Mark Schmitt compares the Coushatta tribe's actual giving to the fragment of the list cited by Deborah Howell. "The Center for Responsive Politics list shows the Coushattas giving $500 to Cleland and $5,500 to his opponent, Saxby Chambliss. Likewise, the fragment suggests $2,000 to Jean Carnahan; in reality, neither the Coushattas nor any other Abramoff client gave to Carnahan but both Abramoff and his clients gave $3,000 to her opponent, Jim Talent.
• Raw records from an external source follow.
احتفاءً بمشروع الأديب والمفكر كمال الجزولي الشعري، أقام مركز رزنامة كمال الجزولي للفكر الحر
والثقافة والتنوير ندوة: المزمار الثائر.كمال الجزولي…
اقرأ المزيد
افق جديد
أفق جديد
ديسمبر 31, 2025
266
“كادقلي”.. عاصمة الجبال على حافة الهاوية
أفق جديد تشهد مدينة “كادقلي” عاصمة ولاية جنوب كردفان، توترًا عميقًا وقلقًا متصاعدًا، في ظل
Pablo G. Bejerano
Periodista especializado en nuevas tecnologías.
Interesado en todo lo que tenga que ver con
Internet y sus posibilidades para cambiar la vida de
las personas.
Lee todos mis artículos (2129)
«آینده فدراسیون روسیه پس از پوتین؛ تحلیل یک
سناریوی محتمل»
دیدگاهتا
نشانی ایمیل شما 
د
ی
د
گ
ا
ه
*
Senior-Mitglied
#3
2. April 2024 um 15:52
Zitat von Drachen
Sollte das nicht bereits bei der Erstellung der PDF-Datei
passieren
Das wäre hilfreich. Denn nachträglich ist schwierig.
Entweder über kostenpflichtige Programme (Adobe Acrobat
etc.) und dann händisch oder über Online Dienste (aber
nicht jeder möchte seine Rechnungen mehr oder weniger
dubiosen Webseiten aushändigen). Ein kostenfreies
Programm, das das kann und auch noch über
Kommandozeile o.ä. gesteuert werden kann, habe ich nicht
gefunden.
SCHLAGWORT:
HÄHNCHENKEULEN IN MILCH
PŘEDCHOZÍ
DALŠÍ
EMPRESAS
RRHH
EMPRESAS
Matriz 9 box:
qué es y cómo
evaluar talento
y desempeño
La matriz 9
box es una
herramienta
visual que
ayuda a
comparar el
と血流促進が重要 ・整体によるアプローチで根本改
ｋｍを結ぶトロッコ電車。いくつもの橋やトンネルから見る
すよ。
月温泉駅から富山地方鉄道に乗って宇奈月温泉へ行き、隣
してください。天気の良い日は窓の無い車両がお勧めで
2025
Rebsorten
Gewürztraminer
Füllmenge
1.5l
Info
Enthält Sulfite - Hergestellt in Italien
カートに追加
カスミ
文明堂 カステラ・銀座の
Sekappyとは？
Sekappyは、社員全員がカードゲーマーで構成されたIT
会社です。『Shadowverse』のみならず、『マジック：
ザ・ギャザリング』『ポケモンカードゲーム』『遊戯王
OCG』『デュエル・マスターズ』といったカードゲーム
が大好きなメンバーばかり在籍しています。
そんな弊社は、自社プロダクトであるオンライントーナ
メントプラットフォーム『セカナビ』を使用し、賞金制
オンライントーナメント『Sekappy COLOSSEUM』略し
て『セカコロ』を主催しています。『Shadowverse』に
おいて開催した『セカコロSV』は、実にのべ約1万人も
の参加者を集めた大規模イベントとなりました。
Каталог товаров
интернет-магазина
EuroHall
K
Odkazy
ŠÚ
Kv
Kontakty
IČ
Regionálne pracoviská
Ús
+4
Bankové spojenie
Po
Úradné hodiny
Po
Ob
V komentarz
Senator Daschle, whose name appears on the fragment of a list with an illegible amount, did not receive any money from the Coushattas...." Those were the only three Democrats on Howell's first graphic.

Adjust the numbers on her first graphic and now you have $155,000 to Republicans and $500 to Democrats: a ratio of 310:1.

(I posted the following as a comment on Semi-Daily Journal, but it fits here, too:)

I've been thinking about why it is that Deborah Howell and her colleagues are more interesting in printing what their sources are telling them than it what they think their readers should hear.

Rather than assume that journalists are acting irrationally or maliciously, we should assume that they are rationally responding to the incentives they understand. I think the answer is that they do not spend much time thinking of themselves as operating in a market in which they sell reporting to consumers. (Witness the attitude on display here.) They're not identifying with their employer, which is worrying about how to get people to buy newsprint when they can pay nothing for pixels -- they're thinking about their own career, in which success (apparently) is a function of their access to the utterances of important individuals. They see themselves competing as buyers in a market of on- and off-the-record statements and other information, and they worry that if they do not regurgitate the GOP's talking point that Abramoff was donating to Republicans and Democrats alike, they will not have access tomorrow.

The problem for newspapers is, how to compete with other sources of information if their reporters are more interested in preserving access than providing reportage worth paying for. The Washington Post ought to be rethinking its reporters' incentives.